◆ **ABOUT THIS TASK**: Look below. Copy each line that has "mail" in it.

[Opening RAW DATA section]

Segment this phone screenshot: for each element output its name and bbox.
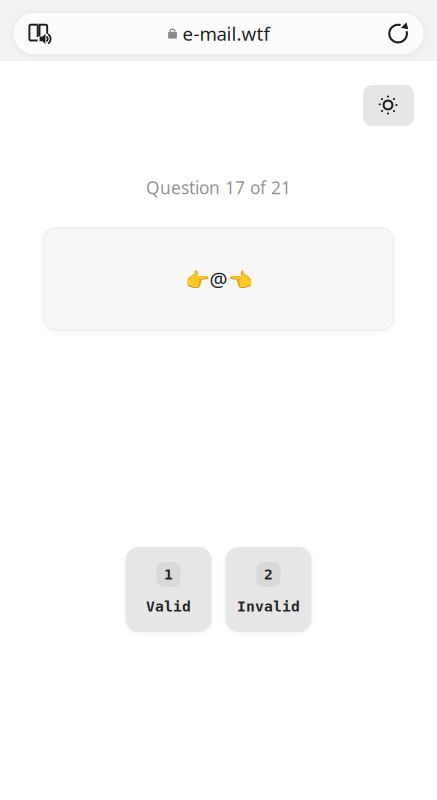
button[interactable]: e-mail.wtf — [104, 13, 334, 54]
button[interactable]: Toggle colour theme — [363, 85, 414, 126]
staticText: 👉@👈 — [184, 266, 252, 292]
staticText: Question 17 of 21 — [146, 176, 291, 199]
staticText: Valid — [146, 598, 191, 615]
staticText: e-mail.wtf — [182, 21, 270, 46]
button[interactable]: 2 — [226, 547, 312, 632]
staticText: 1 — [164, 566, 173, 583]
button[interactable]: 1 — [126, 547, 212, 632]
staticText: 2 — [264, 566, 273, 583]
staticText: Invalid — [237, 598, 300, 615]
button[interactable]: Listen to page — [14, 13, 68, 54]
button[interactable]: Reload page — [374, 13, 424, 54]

[Closing RAW DATA section]
[Opening RAW DATA section]

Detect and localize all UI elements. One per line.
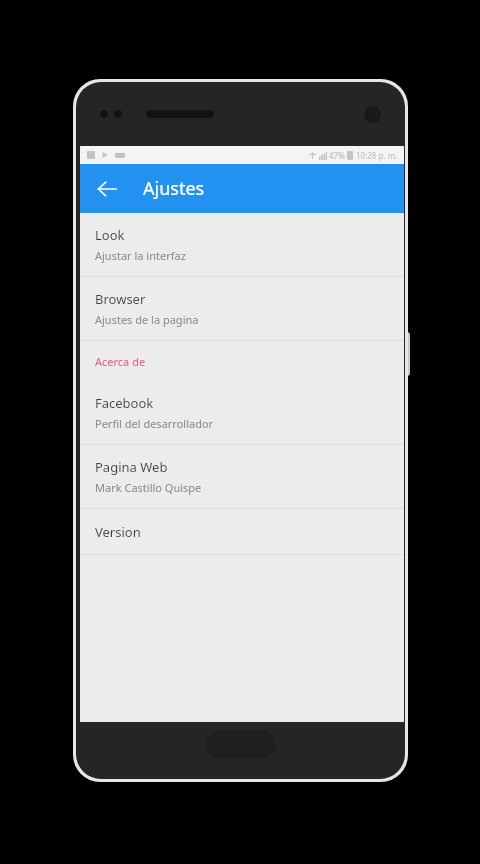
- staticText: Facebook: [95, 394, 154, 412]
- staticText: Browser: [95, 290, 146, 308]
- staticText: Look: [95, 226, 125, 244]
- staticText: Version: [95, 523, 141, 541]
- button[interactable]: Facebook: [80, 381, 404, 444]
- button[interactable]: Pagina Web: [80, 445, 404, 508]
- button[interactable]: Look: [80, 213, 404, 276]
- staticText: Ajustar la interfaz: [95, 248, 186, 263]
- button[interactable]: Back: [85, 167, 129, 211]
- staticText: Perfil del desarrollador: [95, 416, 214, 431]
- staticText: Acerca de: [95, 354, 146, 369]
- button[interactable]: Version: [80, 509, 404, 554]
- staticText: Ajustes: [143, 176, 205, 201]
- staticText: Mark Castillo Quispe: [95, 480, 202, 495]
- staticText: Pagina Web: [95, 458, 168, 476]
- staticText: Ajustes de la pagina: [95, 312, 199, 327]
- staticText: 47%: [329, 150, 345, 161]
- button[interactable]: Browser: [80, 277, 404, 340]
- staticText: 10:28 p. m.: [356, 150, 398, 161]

[Closing RAW DATA section]

◆ **SOLUTION FOR THIS PROBLEM**:
button[interactable]: e-mail.wtf — [104, 13, 334, 54]
staticText: e-mail.wtf — [182, 21, 270, 46]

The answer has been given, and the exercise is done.